In simple terms, though, a founder doesn’t get access to what an investor is assessing in the market. Professional investors see the underlying workings of upwards of 250 startups a quarter. This gives them valuable insights on KPIs, team capabilities and competitive position, for example, across the opportunity set. Professional investors have access to the information required to determine whether an anomaly really exists. That’s an unfair advantage. A professional investor passing on an opportunity is not a roadblock but a risk filter for a founder.
The caveat here is that the wisdom of the no (or the yes) is in the beholder of the investor. A professional investor is spending the majority of their time assessing opportunities. An angel investor may not be. They may only see those opportunities that surface in their network which can be much smaller. The risk is that an angel is not a qualified no or more worryingly not a qualified yes. A founder should want a yes from the investor who’s assessed 250 startups in the last quarter versus the investor who’s assessed maybe 20.
The problem with the current funding environment is we’re seeing not only the anomalies being funded but a good portion of the mean cases, as well.

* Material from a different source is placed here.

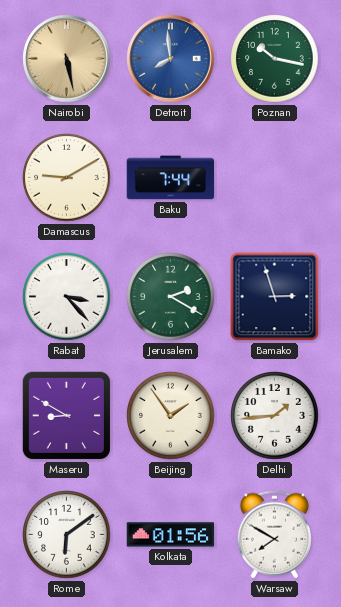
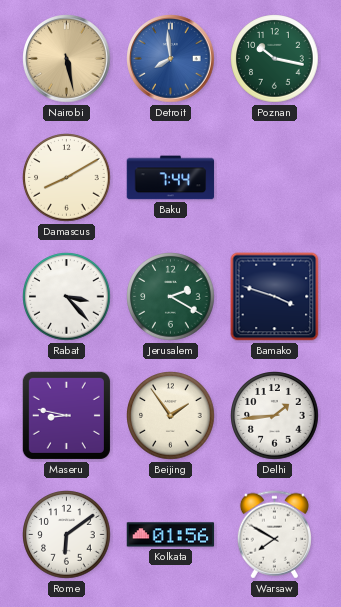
Damascus: 9:10 -> 8:10
Bamako: 2:57 -> 3:48
Maseru: 8:50 -> 8:47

There is an adage that founders have to struggle receiving no after no after no from investors before getting to yes and success. But the right investor saying no can be a good thing. And getting a yes from the wrong investor can be risky as a founder could be investing more of their career in a startup that has a lower deemed probability of success. A founder can measure their risk by counting the qualified no’s.
To think like an investor, a founder should view it akin to a chess match. Stand up from the board and have a more experienced player review the position. If they say no then the right answer may be for a founder to sit back down and topple their king.